Soil CO2 efflux response to two decades of altered carbon inputs in a temperate coniferous forest

Abstract

Global soils play a critical role in carbon (C) cycling and storage, and even minor disturbances to soil C flux can cause CO₂ release to the atmosphere, exacerbating the greenhouse effect. This study investigates the long-term effects of forest detrital manipulation on soil CO₂ efflux at a temperate forest site in Oregon’s western Cascade Mountains.
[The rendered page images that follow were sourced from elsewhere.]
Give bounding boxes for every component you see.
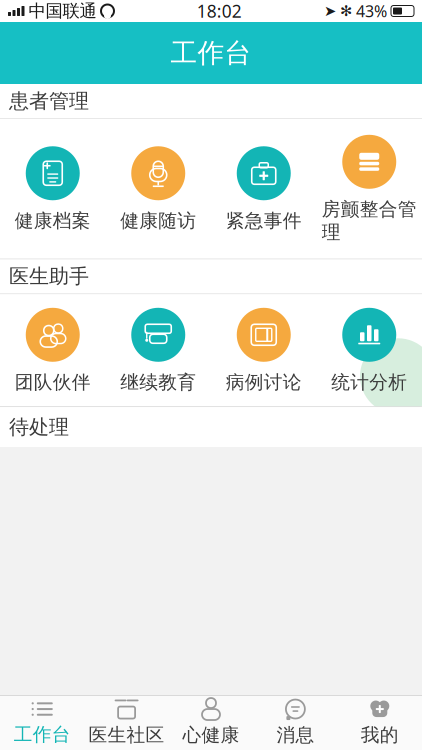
button[interactable]: 病例讨论 <box>211 306 316 396</box>
staticText: 统计分析 <box>331 371 407 394</box>
button[interactable]: 健康随访 <box>106 144 211 234</box>
staticText: 我的 <box>361 724 399 746</box>
staticText: 房颤整合管理 <box>322 198 417 244</box>
button[interactable]: 紧急事件 <box>211 144 316 234</box>
staticText: 健康档案 <box>15 209 91 232</box>
button[interactable]: 团队伙伴 <box>0 306 106 396</box>
staticText: 工作台 <box>14 723 71 746</box>
button[interactable]: 继续教育 <box>106 306 211 396</box>
staticText: 医生社区 <box>89 724 165 746</box>
staticText: 待处理 <box>9 415 69 439</box>
staticText: 工作台 <box>170 37 252 69</box>
staticText: 消息 <box>276 724 314 746</box>
staticText: 医生助手 <box>9 264 89 289</box>
button[interactable]: 心健康 <box>169 694 253 750</box>
staticText: 中国联通 <box>28 0 96 22</box>
staticText: 继续教育 <box>120 371 196 394</box>
staticText: 43% <box>356 0 387 22</box>
staticText: 患者管理 <box>9 89 89 113</box>
staticText: 病例讨论 <box>226 371 302 394</box>
button[interactable]: 消息 <box>253 694 338 750</box>
button[interactable]: 我的 <box>338 694 422 750</box>
button[interactable]: 房颤整合管理 <box>316 133 422 246</box>
staticText: ✻ <box>340 3 352 19</box>
staticText: 团队伙伴 <box>15 371 91 394</box>
staticText: 18:02 <box>197 0 242 22</box>
staticText: 心健康 <box>182 724 240 746</box>
button[interactable]: 医生社区 <box>84 694 169 750</box>
staticText: 紧急事件 <box>226 209 302 232</box>
button[interactable]: 健康档案 <box>0 144 106 234</box>
staticText: 健康随访 <box>120 209 196 232</box>
button[interactable]: 工作台 <box>0 694 84 750</box>
staticText: ➤ <box>324 3 336 19</box>
button[interactable]: 统计分析 <box>316 306 422 396</box>
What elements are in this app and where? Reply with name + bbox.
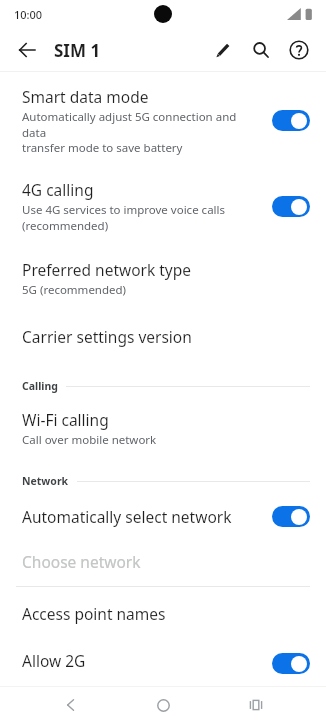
staticText: Use 4G services to improve voice calls (…: [22, 202, 226, 233]
staticText: SIM 1: [54, 39, 101, 62]
staticText: Allow 2G: [22, 650, 86, 671]
button[interactable]: Access point names: [0, 587, 326, 640]
button[interactable]: Help: [282, 33, 316, 67]
button[interactable]: Wi-Fi calling: [0, 399, 326, 458]
staticText: Carrier settings version: [22, 326, 192, 347]
button[interactable]: Home: [141, 686, 185, 724]
staticText: 4G calling: [22, 179, 94, 200]
button[interactable]: Automatically select network: [0, 494, 326, 539]
staticText: Automatically select network: [22, 506, 232, 527]
button[interactable]: Recent apps: [234, 686, 278, 724]
staticText: 10:00: [14, 7, 43, 22]
staticText: Smart data mode: [22, 86, 149, 107]
button[interactable]: Preferred network type: [0, 245, 326, 310]
staticText: Wi-Fi calling: [22, 409, 109, 430]
button[interactable]: Back: [10, 33, 44, 67]
staticText: Network: [22, 474, 69, 488]
staticText: Access point names: [22, 603, 166, 624]
button[interactable]: Back: [49, 686, 93, 724]
button[interactable]: 4G calling: [0, 167, 326, 245]
staticText: Choose network: [22, 551, 141, 572]
button[interactable]: Smart data mode: [0, 76, 326, 167]
button[interactable]: Allow 2G: [0, 640, 326, 686]
button[interactable]: Search: [244, 33, 278, 67]
staticText: 5G (recommended): [22, 282, 127, 298]
staticText: Calling: [22, 379, 58, 393]
button[interactable]: Choose network: [0, 539, 326, 586]
staticText: Automatically adjust 5G connection and d…: [22, 109, 262, 155]
staticText: Preferred network type: [22, 259, 192, 280]
staticText: Call over mobile network: [22, 432, 157, 448]
button[interactable]: Edit: [206, 33, 240, 67]
button[interactable]: Carrier settings version: [0, 310, 326, 363]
We assessed the variation in seasonal and diurnal autotrophic and heterotrophic contributions to in situ soil CO₂ efflux after 25 + years of detritus additions and removals and found slight increases in soil CO₂ efflux rates concurrent with slight increases in soil C stocks, relative to C input rates, that may reflect underlying changes to C cycling in this system resulting from sustained detritus manipulation coupled with environmental change. Total CO₂ efflux experienced increased contributions from functionally autotrophic root and rhizosphere respiration relative to the heterotrophic component. Seasonal and diurnal differences between soil respiration rates by treatment suggest a soil moisture buffering effect provided by the extra woody detritus that may support vegetative growth at times when seasonal drought would ordinarily slow plant and soil microbial metabolic activity. Overall, this research highlights the long-term effects of sustained litter additions and removals on soil CO₂ efflux, which can help illuminate the response of C cycling in forests to current and future global change.